To tell the honest-to-God truth, it ain’t that bad. If you like Static-X, you’ll most likely eat this right up. The riffs are simple and highly repetitive. The vocals range from creaky groaning to almost singing, to outright yelling, and are also highly repetitive. But then we also have a lot of keyboard work in here as well. This is where most of the melodic element comes from. I was going to say we should cut the keyboards out, as it goes against my metal nature to have too much of those, but without them, this Crossbreed would sound even more like Stati-X, and one Static-X is plenty for this boy. Unfortunately, there are some fake drums, and I really don’t know why they need those. Just listen to the pounding real-drum intro to “Underlined.” This guy can play, why not let him go to town on the whole record?

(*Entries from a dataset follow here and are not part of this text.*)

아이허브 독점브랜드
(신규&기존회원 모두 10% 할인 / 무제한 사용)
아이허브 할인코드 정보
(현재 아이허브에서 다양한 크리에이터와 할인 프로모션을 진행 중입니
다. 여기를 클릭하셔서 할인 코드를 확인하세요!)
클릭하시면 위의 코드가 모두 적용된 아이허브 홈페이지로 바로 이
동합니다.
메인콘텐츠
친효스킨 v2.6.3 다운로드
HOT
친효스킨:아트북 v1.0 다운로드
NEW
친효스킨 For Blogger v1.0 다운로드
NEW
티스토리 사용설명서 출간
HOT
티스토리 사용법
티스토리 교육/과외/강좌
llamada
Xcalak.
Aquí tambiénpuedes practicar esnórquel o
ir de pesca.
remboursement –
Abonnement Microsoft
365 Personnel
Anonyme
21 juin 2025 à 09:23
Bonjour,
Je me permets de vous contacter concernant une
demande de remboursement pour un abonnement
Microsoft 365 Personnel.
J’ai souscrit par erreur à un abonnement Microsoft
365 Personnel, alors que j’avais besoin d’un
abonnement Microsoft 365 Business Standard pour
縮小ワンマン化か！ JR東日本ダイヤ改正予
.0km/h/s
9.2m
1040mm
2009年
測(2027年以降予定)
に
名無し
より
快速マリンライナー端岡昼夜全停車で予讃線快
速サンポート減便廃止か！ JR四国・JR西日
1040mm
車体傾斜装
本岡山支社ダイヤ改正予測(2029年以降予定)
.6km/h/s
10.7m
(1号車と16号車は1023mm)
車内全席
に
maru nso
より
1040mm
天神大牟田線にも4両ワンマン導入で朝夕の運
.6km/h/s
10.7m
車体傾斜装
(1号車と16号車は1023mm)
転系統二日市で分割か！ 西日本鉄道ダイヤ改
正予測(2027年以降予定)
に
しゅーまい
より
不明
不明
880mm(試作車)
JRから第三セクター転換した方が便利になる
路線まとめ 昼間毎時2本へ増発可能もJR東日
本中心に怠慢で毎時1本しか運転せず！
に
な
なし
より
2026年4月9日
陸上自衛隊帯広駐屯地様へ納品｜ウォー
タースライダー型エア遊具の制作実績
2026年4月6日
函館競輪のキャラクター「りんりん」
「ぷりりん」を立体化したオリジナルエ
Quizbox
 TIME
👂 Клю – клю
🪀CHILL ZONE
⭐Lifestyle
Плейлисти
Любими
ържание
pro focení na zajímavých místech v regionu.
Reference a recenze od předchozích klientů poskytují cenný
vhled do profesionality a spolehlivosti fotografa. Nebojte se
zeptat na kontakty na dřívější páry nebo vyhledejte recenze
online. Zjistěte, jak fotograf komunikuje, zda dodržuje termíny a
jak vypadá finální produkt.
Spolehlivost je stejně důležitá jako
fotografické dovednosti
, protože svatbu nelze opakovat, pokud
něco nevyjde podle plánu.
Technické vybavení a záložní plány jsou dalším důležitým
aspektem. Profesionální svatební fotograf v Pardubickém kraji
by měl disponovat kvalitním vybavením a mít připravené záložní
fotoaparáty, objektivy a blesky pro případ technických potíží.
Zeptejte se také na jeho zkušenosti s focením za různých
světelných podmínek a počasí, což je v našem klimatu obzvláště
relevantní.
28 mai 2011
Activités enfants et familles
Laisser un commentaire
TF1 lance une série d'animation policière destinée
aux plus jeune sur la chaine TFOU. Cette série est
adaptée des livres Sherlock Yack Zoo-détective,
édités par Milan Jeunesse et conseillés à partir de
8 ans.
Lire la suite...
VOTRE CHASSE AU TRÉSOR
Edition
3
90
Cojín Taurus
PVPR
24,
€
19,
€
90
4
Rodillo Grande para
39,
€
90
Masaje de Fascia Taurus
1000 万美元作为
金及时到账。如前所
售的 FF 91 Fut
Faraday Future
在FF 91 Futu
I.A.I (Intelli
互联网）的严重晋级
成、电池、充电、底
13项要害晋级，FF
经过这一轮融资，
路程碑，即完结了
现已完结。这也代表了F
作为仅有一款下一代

Okay, enough bitching. There are actually some pretty good parts to Synthetic Division. The music is energetic for the most part, god for working out, if I actually worked out instead of sitting on my ass eating Cheet-O’s all day. Some of the keyboard effects actually sound pretty cool, like the one accentuating the drum groove on “Severed.” If they were a real rock ‘n’ roll band, that would be a cowbell, and as it is, it sounds close enough, so I’m happy. There’s a similar adornment in “Underlined.” One of the better riffs on the album appears in “Release Me.” Listen! It’s an actual riff, and not just somebody gouging away at the same chord over and over again! Amazing! “Pure Energy,” is a bit contradictory to its title, but it has a nice buildup at the beginning. The only problem is, it keeps building back down, and then back up again, and then back down, and then back up again … “Machines,” also contrary to it’s title, contains more (gasp!) real drums! “Stern” has a faster beat to it, a nice break from the typical moshable groove present on most other tracks here.
The big problem here is the redundancy inherent in this kind of music. After all, there ARE techno influences, and isn’t that the most repetitive kind of music known to man. Many of these songs would be greatly improved if they were a minute shorter, because as they are now, after the second verse, you’ve pretty much heard the song. The choruses mainly consist of the song title being shouted over and over again. “Release Me” in particular is guilty of this. I started out thinking the song was one of the better ones, but halfway through, I too was begging to be released. James Rietz often comes off as nothing so much as an angry little kid, screaming his demands again and again until he gets his ass smacked.
But I DID say somewhere back there that this isn’t bad, exactly. I’d have to say “Underlined” is my favorite off this disc. Real drums, god beat, nice dynamics (without being too dynamic), unobtrusive keys, I’ll take it. It says here that’s the first single as well. Coincidence? Hmmm. At any rate, if you’re looking for musical brilliance, you’d do well to stick with your Dream Theater CD’s. But if you just want something to jump around to and aren’t planning to think a whole lot about what you’re hearing, this might be the thing for you.